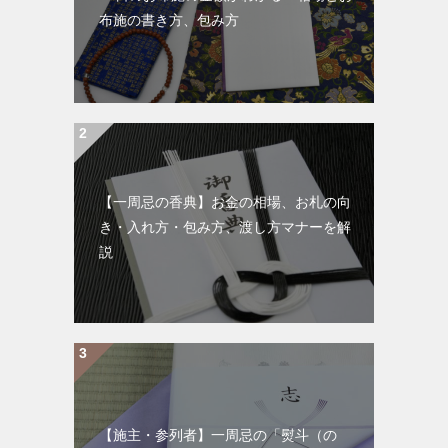
布施の書き方、包み方
【一周忌の香典】お金の相場、お札の向
き・入れ方・包み方、渡し方マナーを解
説
【施主・参列者】一周忌の「熨斗（の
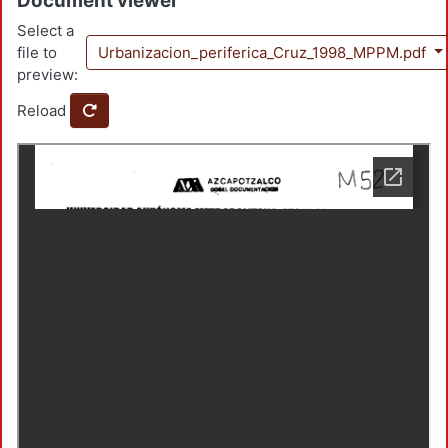
Document viewer
Select a
file to
Urbanizacion_periferica_Cruz_1998_MPPM.pdf
preview:
Reload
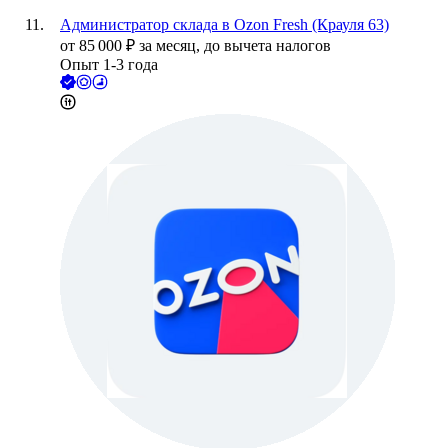
Администратор склада в Ozon Fresh (Крауля 63)
от
85 000
₽
за месяц,
до вычета налогов
Опыт 1-3 года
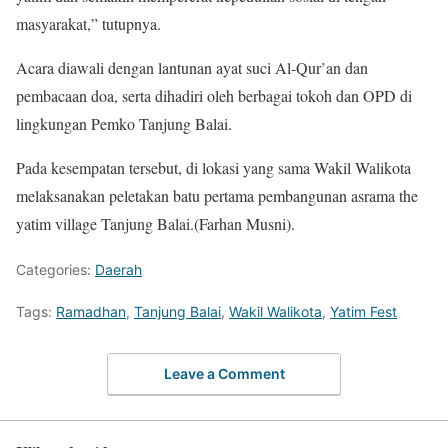
masyarakat,” tutupnya.
Acara diawali dengan lantunan ayat suci Al-Qur’an dan
pembacaan doa, serta dihadiri oleh berbagai tokoh dan OPD di
lingkungan Pemko Tanjung Balai.
Pada kesempatan tersebut, di lokasi yang sama Wakil Walikota
melaksanakan peletakan batu pertama pembangunan asrama the
yatim village Tanjung Balai.(Farhan Musni).
Categories:
Daerah
Tags:
Ramadhan
,
Tanjung Balai
,
Wakil Walikota
,
Yatim Fest
Leave a Comment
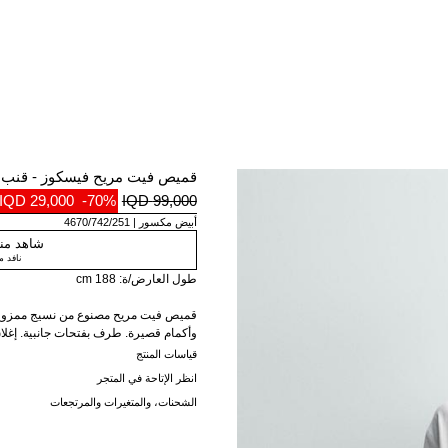
قميص فيت مريح فيسكوز - قنب
29,000 IQD
-70%
99,000 IQD
أبيض مكسور
4670/742/251
شاهد منت
نافد 
طول العارض/ة: 188 cm
وأكمام قصيرة. طرف بفتحات جانبية. إغلا
قياسات المنتج
انظر الإتاحة في المتجر
الشحنات، والمتغيرات والمرتجعات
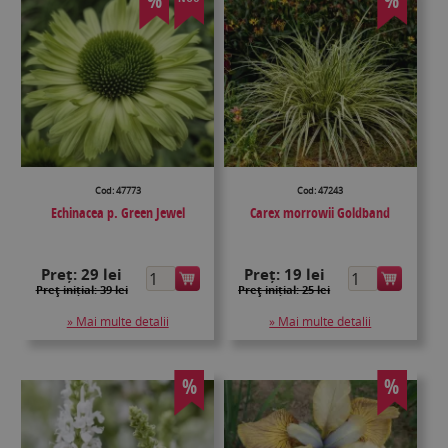
%
%
Cod: 47773
Cod: 47243
Echinacea p. Green Jewel
Carex morrowii Goldband
Preț:
29 lei
Preț:
19 lei
Preţ inițial: 39 lei
Preţ inițial: 25 lei
» Mai multe detalii
» Mai multe detalii
%
%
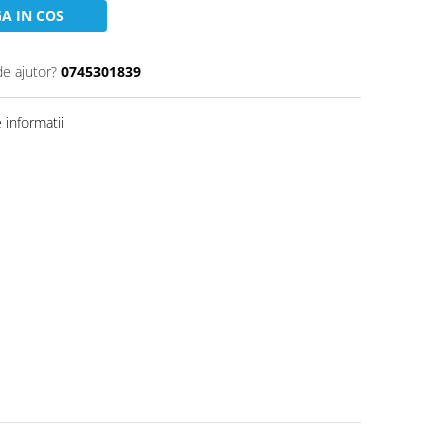
A IN COS
de ajutor?
0745301839
informatii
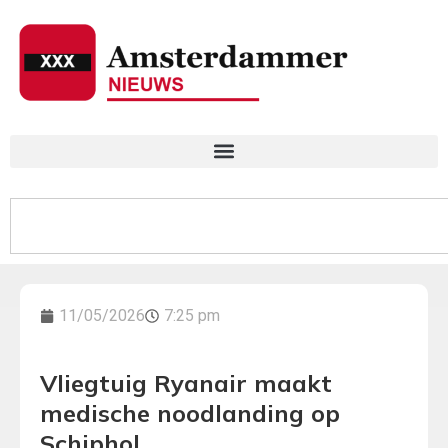
11/05/2026
7:25 pm
Vliegtuig Ryanair maakt
medische noodlanding op
Schiphol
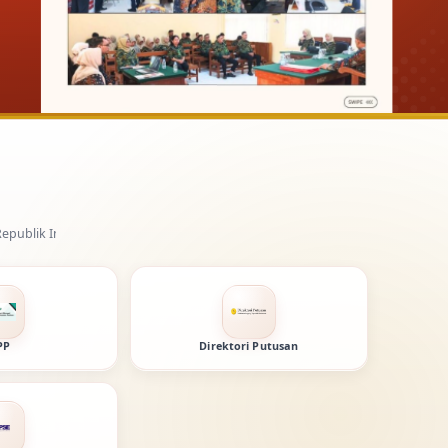
.
PP
Direktori Putusan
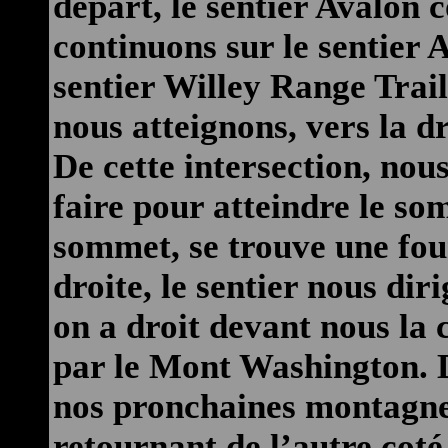
départ, le sentier Avalon 
continuons sur le sentier
sentier Willey Range Trail
nous atteignons, vers la d
De cette intersection, nou
faire pour atteindre le s
sommet, se trouve une fou
droite, le sentier nous dir
on a droit devant nous la 
par le Mont Washington. De
nos pronchaines montagnes,
retournant de l’autre coté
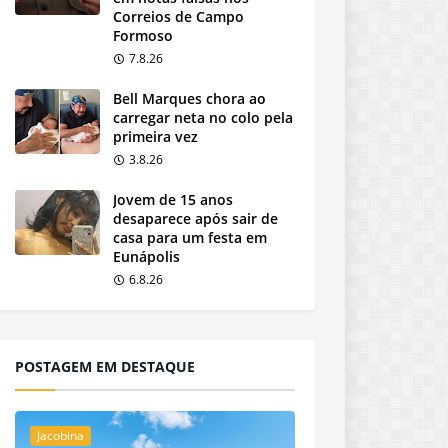
Correios de Campo
Formoso
7.8.26
Bell Marques chora ao
carregar neta no colo pela
primeira vez
3.8.26
Jovem de 15 anos
desaparece após sair de
casa para um festa em
Eunápolis
6.8.26
POSTAGEM EM DESTAQUE
Jacobina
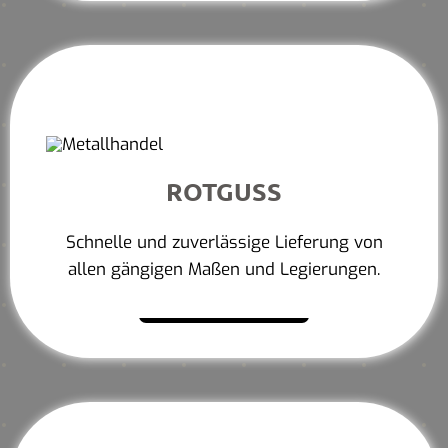
ROTGUSS
Schnelle und zuverlässige Lieferung von
allen gängigen Maßen und Legierungen.
Mehr erfahren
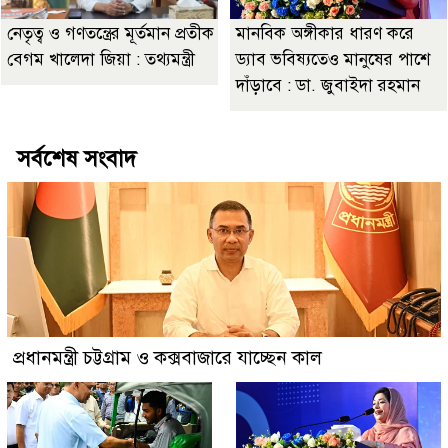
নেতৃত্ব ও গণতন্ত্রের মূর্তমান প্রতীক
মানবিক অঙ্গীকার ধারণ করে
বেগম খালেদা জিয়া : তথ্যমন্ত্রী
ড্যাব ভবিষ্যতেও মানুষের পাশে
দাঁড়াবে : ডা. জুবাইদা রহমান
সর্বশেষ সংবাদ
প্রধানমন্ত্রী চট্টগ্রাম ও কক্সবাজারে যাচ্ছেন কাল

☆ ☆ ☆ ☆

Only the text of the records above, copied exactly, should be returned; the pictures stay out.

## WRITTEN RESPONSE
布施の書き方、包み方
【一周忌の香典】お金の相場、お札の向
き・入れ方・包み方、渡し方マナーを解
説
【施主・参列者】一周忌の「熨斗（の
Document viewer
Select a
file to
Urbanizacion_periferica_Cruz_1998_MPPM.pdf
preview:
Reload
Администратор склада в Ozon Fresh (Крауля 63)
от
85 000
₽
за месяц,
до вычета налогов
Опыт 1-3 года
masyarakat,” tutupnya.
Acara diawali dengan lantunan ayat suci Al-Qur’an dan
pembacaan doa, serta dihadiri oleh berbagai tokoh dan OPD di
lingkungan Pemko Tanjung Balai.
Pada kesempatan tersebut, di lokasi yang sama Wakil Walikota
melaksanakan peletakan batu pertama pembangunan asrama the
yatim village Tanjung Balai.(Farhan Musni).
Categories:
Daerah
Tags:
Ramadhan
,
Tanjung Balai
,
Wakil Walikota
,
Yatim Fest
Leave a Comment
قميص فيت مريح فيسكوز - قنب
29,000 IQD
-70%
99,000 IQD
أبيض مكسور
4670/742/251
شاهد منت
نافد 
طول العارض/ة: 188 cm
وأكمام قصيرة. طرف بفتحات جانبية. إغلا
قياسات المنتج
انظر الإتاحة في المتجر
الشحنات، والمتغيرات والمرتجعات
%
%
Cod: 47773
Cod: 47243
Echinacea p. Green Jewel
Carex morrowii Goldband
Preț:
29 lei
Preț:
19 lei
Preţ inițial: 39 lei
Preţ inițial: 25 lei
» Mai multe detalii
» Mai multe detalii
%
%
A IN COS
de ajutor?
0745301839
informatii
11/05/2026
7:25 pm
Vliegtuig Ryanair maakt
medische noodlanding op
Schiphol
.
PP
Direktori Putusan
départ, le sentier Avalon 
continuons sur le sentier
sentier Willey Range Trail
nous atteignons, vers la d
De cette intersection, nou
faire pour atteindre le s
sommet, se trouve une fou
droite, le sentier nous dir
on a droit devant nous la 
par le Mont Washington. De
nos pronchaines montagnes,
retournant de l’autre coté
Correios de Campo
Formoso
7.8.26
Bell Marques chora ao
carregar neta no colo pela
primeira vez
3.8.26
Jovem de 15 anos
desaparece após sair de
casa para um festa em
Eunápolis
6.8.26
POSTAGEM EM DESTAQUE
Jacobina
ROTGUSS
Schnelle und zuverlässige Lieferung von
allen gängigen Maßen und Legierungen.
Mehr erfahren
নেতৃত্ব ও গণতন্ত্রের মূর্তমান প্রতীক
মানবিক অঙ্গীকার ধারণ করে
বেগম খালেদা জিয়া : তথ্যমন্ত্রী
ড্যাব ভবিষ্যতেও মানুষের পাশে
দাঁড়াবে : ডা. জুবাইদা রহমান
সর্বশেষ সংবাদ
প্রধানমন্ত্রী চট্টগ্রাম ও কক্সবাজারে যাচ্ছেন কাল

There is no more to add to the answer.